FOTO: CBS Sports

Brandon Ingram si presentava in questa FIBA World Cup come una delle stelle più splendenti non solo di Team USA, ma potenzialmente dell’intera competizione. Scorer purissimo e pulitissimo, dotato di ottime qualità palla in mano tanto nel crearsi il tiro, quanto nello sfruttare il vantaggio per mettere in ritmo i compagni, dopo essere migliorato esponenzialmente come passatore. Tutte qualità che, per adesso, sono rimaste in ombra tanto nelle amichevoli, quanto nel debutto contro la Nuova Zelanda: per lui solo 2 punti con 1 su 4 al tiro e 2 palle perse, nulla per un giocatore che viaggia ampiamente sopra i 20 punti di media in NBA da orami 4 stagioni. Per non parlare di un plus/minus – dato non perfetto in sé, ma che rispecchia bene questa volta lo scarsissimo impatto della stella dei Pelicans – di +2, abbondantemente il peggiore tra i compagni con un minutaggio corposo in una partita chiusa con 27 punti di vantaggio. Tutto questo, ovviamente, lo sa anche lo stesso Ingram, che ha rilasciato queste dichiarazioni a Joe Vardon di The Athletic:

“Questo è qualcosa di totalmente diverso da ciò a cui sono abituato. La squadra sta vincendo, perciò non posso essere egoista pensando solo a me stesso. Ma sta diventando tutto un po’ frustrante per me in questo momento, e sto cercando di trovare un modo di essere efficace.”

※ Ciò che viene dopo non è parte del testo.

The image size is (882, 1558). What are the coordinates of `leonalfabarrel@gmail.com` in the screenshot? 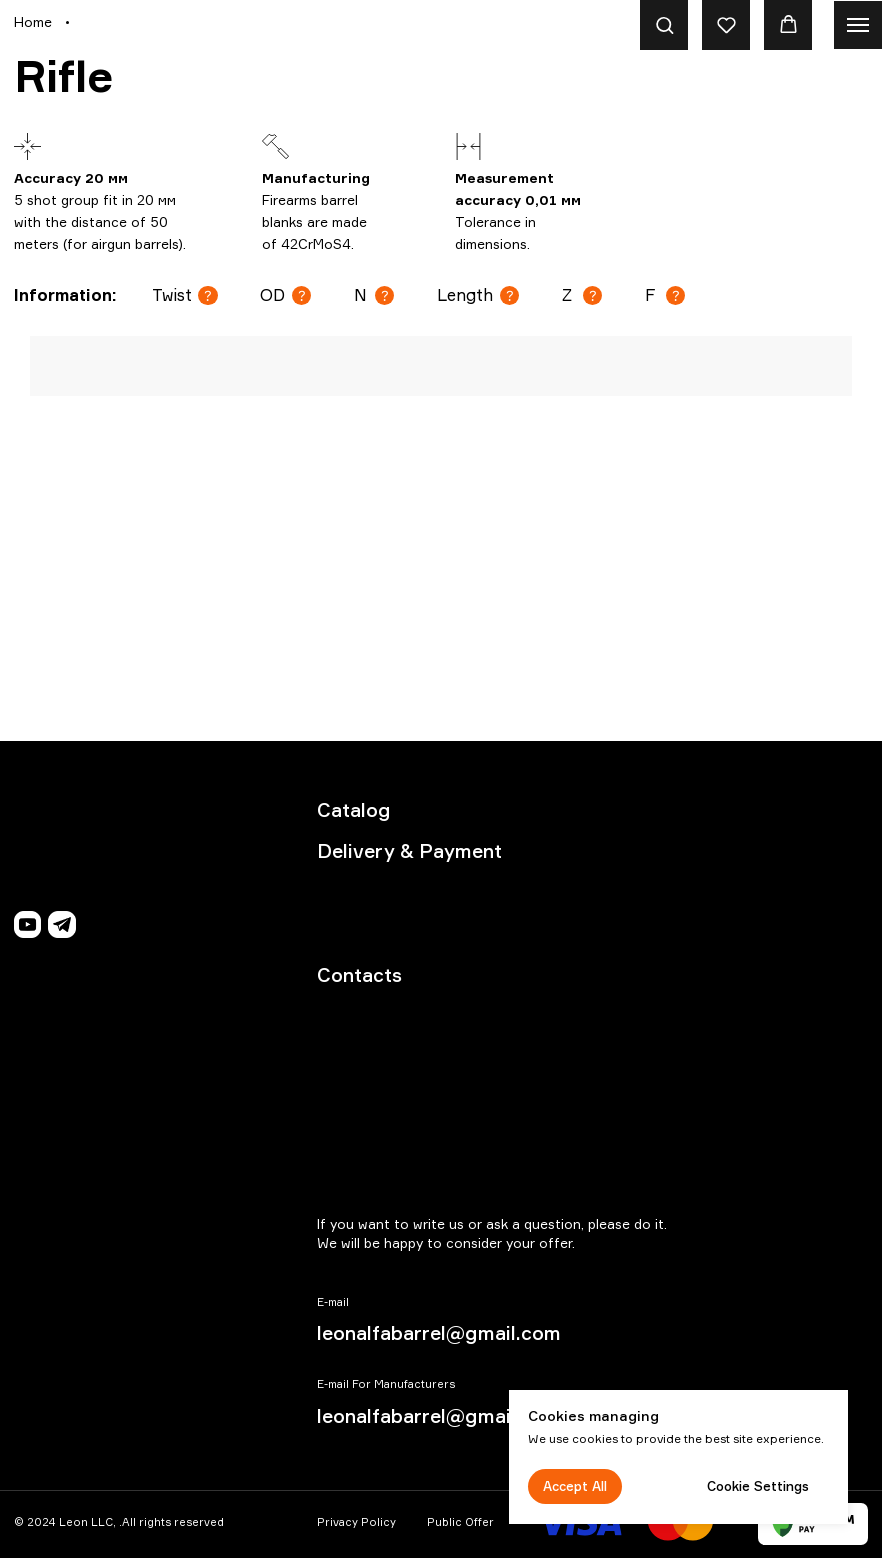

Come spiegherà più avanti nell’intervista, le difficoltà derivano dal fatto che sia abituato a giocare diversamente con i Pelicans, molto più palla in mano e con un gioco ormai consolidato. La pallacanestro proposta da Team USA e da coach Steve Kerr è invece molto più dinamica, basata su transizione e semi-transizione, con molta attività nei primi secondi dell’azione: non è un caso che Austin Reaves, Anthony Edwards o, in generale, i quintetti con Paolo Banchero da 5 siano stati i migliori, trattandosi di giocatori fenomenali nel gestire early offense e situazioni di contropiede o a difesa non piazzata. Brandon Ingram predilige invece un gioco leggermente più statico, non per questo meno efficiente, ma che male si sposa con la filosofia di questa squadra. Non fraintendete, si tratta di un fenomeno e, come ha detto Anthony Edwards in un estratto di un discorso più ampio, “si tratta di una stella, può trovare il modo di farcela anche da solo” – prima di spiegare che avrà comunque sempre qualcuno a dargli suggerimenti – perciò non significa che prima o poi non possa tirar fuori il coniglio dal cilindro sganciando 25 punti sulla testa di qualche malcapitato. Semplicemente, per adesso, sta facendo fatica, ma come ha spiegato Steve Kerr:


“Per adesso nulla è andato per il verso giusto. Non ha avuto molte opportunità, ma penso che le cose cambieranno, che il suo momento stia per arrivare. Deve solo tenere duro. Se c’è una cosa che ho imparato dalle competizioni FIBA è che ogni partita appartiene a qualcuno di nuovo. Non avrei mai immaginato che Banchero sarebbe stato il nostro leading scorer al debutto, ma tutti e 12 sono così talentuosi che a ciascuno basta vedere la retina muoversi per dare il via alle danze. Mi aspetto che accada questo Brandon Ingram.”